> _Assignment_
Without including any pictures, copy each entry below exactly.

> _Records provided_
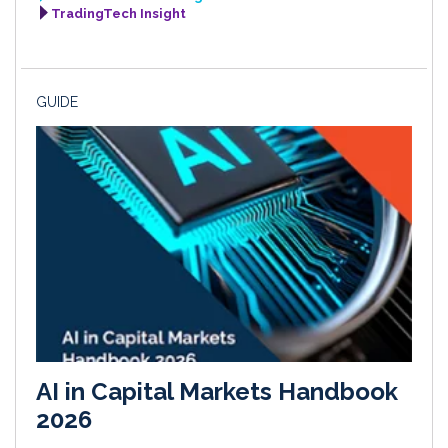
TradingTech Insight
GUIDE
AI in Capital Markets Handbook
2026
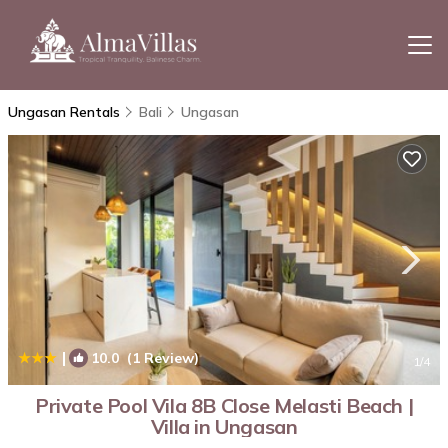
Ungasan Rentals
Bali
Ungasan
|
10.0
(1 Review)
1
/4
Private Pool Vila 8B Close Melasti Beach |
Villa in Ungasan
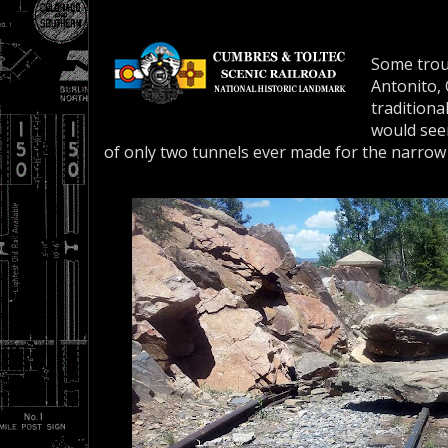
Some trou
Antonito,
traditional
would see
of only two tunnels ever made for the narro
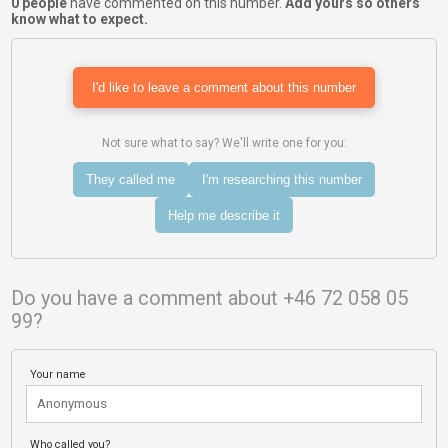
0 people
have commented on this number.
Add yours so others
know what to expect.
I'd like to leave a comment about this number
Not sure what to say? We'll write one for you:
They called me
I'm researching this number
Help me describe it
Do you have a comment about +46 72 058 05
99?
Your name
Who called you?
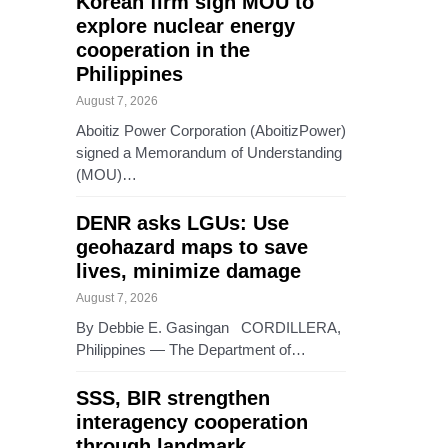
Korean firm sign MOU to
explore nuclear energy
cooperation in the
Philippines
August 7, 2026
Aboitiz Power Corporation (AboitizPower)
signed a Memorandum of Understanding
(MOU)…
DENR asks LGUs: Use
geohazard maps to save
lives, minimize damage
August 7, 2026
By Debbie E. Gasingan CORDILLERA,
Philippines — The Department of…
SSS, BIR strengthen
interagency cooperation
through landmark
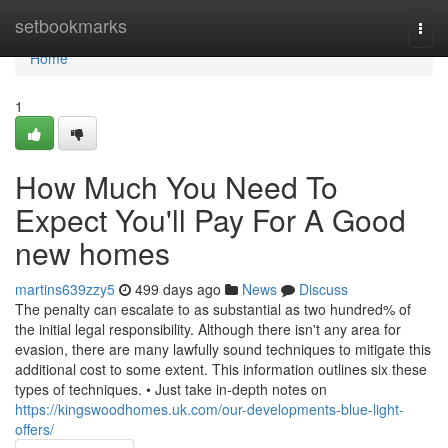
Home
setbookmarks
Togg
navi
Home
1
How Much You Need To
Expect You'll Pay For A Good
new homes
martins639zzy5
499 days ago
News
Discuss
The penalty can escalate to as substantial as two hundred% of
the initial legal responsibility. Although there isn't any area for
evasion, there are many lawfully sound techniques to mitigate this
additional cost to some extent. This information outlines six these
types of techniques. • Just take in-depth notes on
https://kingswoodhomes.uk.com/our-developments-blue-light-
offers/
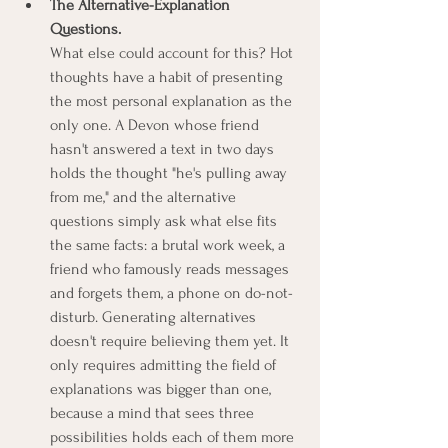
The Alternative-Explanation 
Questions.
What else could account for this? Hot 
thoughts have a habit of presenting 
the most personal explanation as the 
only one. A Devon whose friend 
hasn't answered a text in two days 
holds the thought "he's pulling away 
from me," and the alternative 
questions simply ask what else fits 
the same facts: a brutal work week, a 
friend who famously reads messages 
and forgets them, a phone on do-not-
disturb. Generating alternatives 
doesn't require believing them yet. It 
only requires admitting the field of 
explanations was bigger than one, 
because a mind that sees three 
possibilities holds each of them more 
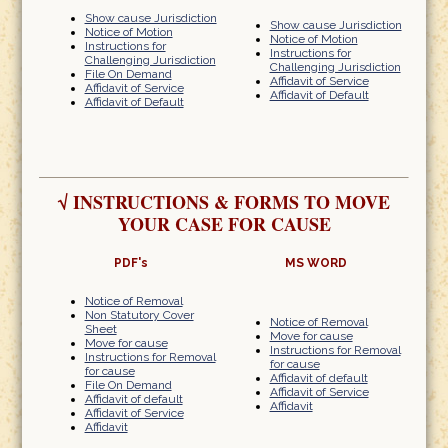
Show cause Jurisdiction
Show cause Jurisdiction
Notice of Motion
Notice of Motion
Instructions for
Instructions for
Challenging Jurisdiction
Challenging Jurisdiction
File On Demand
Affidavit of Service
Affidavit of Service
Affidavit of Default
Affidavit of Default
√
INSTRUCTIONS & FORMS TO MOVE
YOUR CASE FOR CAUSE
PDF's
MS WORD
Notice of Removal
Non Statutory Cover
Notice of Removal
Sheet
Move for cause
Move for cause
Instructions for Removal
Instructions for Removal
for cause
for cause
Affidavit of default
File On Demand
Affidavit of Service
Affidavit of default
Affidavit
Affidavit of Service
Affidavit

> _Solution below_
TradingTech Insight
GUIDE
AI in Capital Markets Handbook
2026
Ungasan Rentals
Bali
Ungasan
|
10.0
(1 Review)
1
/4
Private Pool Vila 8B Close Melasti Beach |
Villa in Ungasan
Some trou
Antonito,
traditional
would see
of only two tunnels ever made for the narro
0 people
have commented on this number.
Add yours so others
know what to expect.
I'd like to leave a comment about this number
Not sure what to say? We'll write one for you:
They called me
I'm researching this number
Help me describe it
Do you have a comment about +46 72 058 05
99?
Your name
Who called you?
Korean firm sign MOU to
explore nuclear energy
cooperation in the
Philippines
August 7, 2026
Aboitiz Power Corporation (AboitizPower)
signed a Memorandum of Understanding
(MOU)…
DENR asks LGUs: Use
geohazard maps to save
lives, minimize damage
August 7, 2026
By Debbie E. Gasingan CORDILLERA,
Philippines — The Department of…
SSS, BIR strengthen
interagency cooperation
through landmark
Home
setbookmarks
Togg
navi
Home
1
How Much You Need To
Expect You'll Pay For A Good
new homes
martins639zzy5
499 days ago
News
Discuss
The penalty can escalate to as substantial as two hundred% of
the initial legal responsibility. Although there isn't any area for
evasion, there are many lawfully sound techniques to mitigate this
additional cost to some extent. This information outlines six these
types of techniques. • Just take in-depth notes on
https://kingswoodhomes.uk.com/our-developments-blue-light-
offers/
The Alternative-Explanation 
Questions.
What else could account for this? Hot 
thoughts have a habit of presenting 
the most personal explanation as the 
only one. A Devon whose friend 
hasn't answered a text in two days 
holds the thought "he's pulling away 
from me," and the alternative 
questions simply ask what else fits 
the same facts: a brutal work week, a 
friend who famously reads messages 
and forgets them, a phone on do-not-
disturb. Generating alternatives 
doesn't require believing them yet. It 
only requires admitting the field of 
explanations was bigger than one, 
because a mind that sees three 
possibilities holds each of them more 
Show cause Jurisdiction
Show cause Jurisdiction
Notice of Motion
Notice of Motion
Instructions for
Instructions for
Challenging Jurisdiction
Challenging Jurisdiction
File On Demand
Affidavit of Service
Affidavit of Service
Affidavit of Default
Affidavit of Default
√
INSTRUCTIONS & FORMS TO MOVE
YOUR CASE FOR CAUSE
PDF's
MS WORD
Notice of Removal
Non Statutory Cover
Notice of Removal
Sheet
Move for cause
Move for cause
Instructions for Removal
Instructions for Removal
for cause
for cause
Affidavit of default
File On Demand
Affidavit of Service
Affidavit of default
Affidavit
Affidavit of Service
Affidavit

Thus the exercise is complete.